• MATERIAL FOR THIS TASK:

::::

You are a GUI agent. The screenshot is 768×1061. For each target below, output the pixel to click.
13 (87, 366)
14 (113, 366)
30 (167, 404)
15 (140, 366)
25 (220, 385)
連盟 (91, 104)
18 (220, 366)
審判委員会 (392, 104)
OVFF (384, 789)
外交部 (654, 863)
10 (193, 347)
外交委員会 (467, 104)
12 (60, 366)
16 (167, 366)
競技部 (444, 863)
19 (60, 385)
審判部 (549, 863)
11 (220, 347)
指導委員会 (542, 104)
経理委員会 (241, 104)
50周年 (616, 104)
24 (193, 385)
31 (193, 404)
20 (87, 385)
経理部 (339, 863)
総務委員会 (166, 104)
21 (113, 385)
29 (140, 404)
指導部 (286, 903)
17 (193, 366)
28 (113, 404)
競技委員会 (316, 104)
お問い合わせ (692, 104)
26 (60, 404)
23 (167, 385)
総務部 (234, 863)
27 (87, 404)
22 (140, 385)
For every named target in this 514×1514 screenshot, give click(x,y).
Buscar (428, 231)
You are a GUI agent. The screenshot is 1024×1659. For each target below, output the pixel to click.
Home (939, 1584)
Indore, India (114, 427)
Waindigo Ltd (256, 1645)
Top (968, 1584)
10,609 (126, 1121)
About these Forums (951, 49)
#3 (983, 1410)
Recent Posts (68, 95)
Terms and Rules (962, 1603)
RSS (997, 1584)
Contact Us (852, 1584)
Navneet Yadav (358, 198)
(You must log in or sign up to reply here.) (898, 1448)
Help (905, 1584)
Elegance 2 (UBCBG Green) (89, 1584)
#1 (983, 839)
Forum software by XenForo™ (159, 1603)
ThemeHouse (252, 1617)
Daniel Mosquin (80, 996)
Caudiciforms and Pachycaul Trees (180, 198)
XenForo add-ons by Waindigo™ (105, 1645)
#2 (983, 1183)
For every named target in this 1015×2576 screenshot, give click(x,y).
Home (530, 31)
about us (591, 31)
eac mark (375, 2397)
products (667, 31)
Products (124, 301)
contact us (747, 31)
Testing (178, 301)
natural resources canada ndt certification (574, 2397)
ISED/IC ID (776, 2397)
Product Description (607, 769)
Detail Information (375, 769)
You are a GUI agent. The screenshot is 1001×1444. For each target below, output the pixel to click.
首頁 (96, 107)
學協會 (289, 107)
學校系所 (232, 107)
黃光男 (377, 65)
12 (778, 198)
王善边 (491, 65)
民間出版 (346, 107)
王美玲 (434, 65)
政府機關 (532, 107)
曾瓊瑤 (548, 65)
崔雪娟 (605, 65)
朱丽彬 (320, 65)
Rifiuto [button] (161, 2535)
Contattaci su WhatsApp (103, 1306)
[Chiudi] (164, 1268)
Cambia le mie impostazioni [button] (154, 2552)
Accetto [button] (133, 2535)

::::

• WHAT THE TASK ASKS:
Reproduce only the lines running from the one that contains "崔雪娟 (605, 65)" to the last line of the records.

• ANSWER TO THE PROBLEM:
崔雪娟 (605, 65)
朱丽彬 (320, 65)
Rifiuto [button] (161, 2535)
Contattaci su WhatsApp (103, 1306)
[Chiudi] (164, 1268)
Cambia le mie impostazioni [button] (154, 2552)
Accetto [button] (133, 2535)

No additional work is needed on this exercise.